Nguyen Quang H
Glaucoma Service, Division of Ophthalmology, Scripps Clinic, La Jolla, California, USA.
Curr Opin Ophthalmol. 2009 Mar;20(2):122-5. doi: 10.1097/ICU.0b013e32831da828.
Glaucoma drainage implants have an increasing role in the surgical management of glaucoma. Traditionally, trabeculectomy is usually recommended to patients as the initial surgery of choice and glaucoma drainage implant is reserved for patients with high risk of failure for filtering surgery. There is a lack of consensus among glaucoma surgeons regarding the use of tube shunts or trabeculectomy.

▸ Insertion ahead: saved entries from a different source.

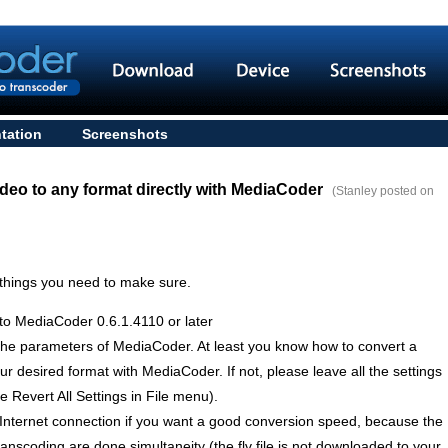
tation
Screenshots
deo to any format directly with MediaCoder
(Stanley posted on
 things you need to make sure.
to MediaCoder 0.6.1.4110 or later
the parameters of MediaCoder. At least you know how to convert a
ur desired format with MediaCoder. If not, please leave all the settings
 Revert All Settings in File menu).
Internet connection if you want a good conversion speed, because the
nscoding are done simultaneity (the flv file is not downloaded to your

The role of glaucoma drainage implants has historically been limited to refractory glaucoma. Peer review publications in recent years suggest that glaucoma drainage implants may have similar efficacy as well as safety profile compared to trabeculectomy with antimetabolites. The tube versus trabeculectomy demonstrated similar intraocular pressure reduction at 1 year of follow-up. Because glaucoma drainage implant is usually offered at the refractory stage, the limited success rate of glaucoma drainage implant in terms of intraocular pressure lowering effect compared to trabeculectomy has been in the mindset of many glaucoma surgeons. If glaucoma drainage implant was offered as the initial procedure, the success rate may be different in terms of intraocular pressure control.
Glaucoma drainage implants should have expanding role in the surgical treatment of glaucoma.

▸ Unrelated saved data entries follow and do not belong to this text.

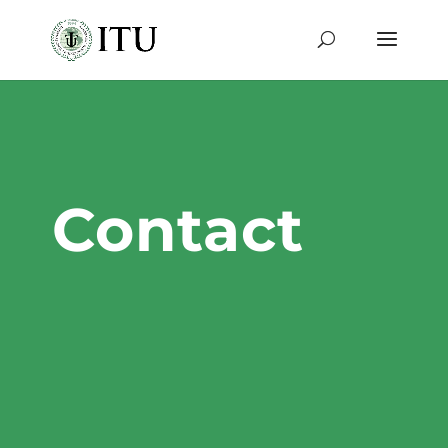
Contact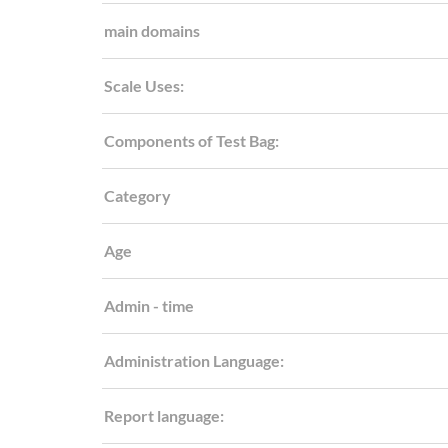
main domains
Scale Uses:
Components of Test Bag:
Category
Age
Admin - time
Administration Language:
Report language:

青光眼引流植入物在青光眼手术治疗中的作用日益增加。传统上,小梁切除术通常被推荐为患者的首选初始手术,而青光眼引流植入物则用于滤过手术失败风险高的患者。青光眼外科医生在使用引流管分流术或小梁切除术方面缺乏共识。
青光眼引流植入物的作用历来局限于难治性青光眼。近年来的同行评审出版物表明,与使用抗代谢药物的小梁切除术相比,青光眼引流植入物可能具有相似的疗效和安全性。在随访1年时,引流管与小梁切除术降低眼压的效果相似。由于青光眼引流植入物通常在难治阶段使用,与小梁切除术相比,其在降低眼压效果方面的成功率有限,这已成为许多青光眼外科医生的固有观念。如果将青光眼引流植入物作为初始手术,在眼压控制方面的成功率可能会有所不同。
青光眼引流植入物在青光眼手术治疗中的作用应不断扩大。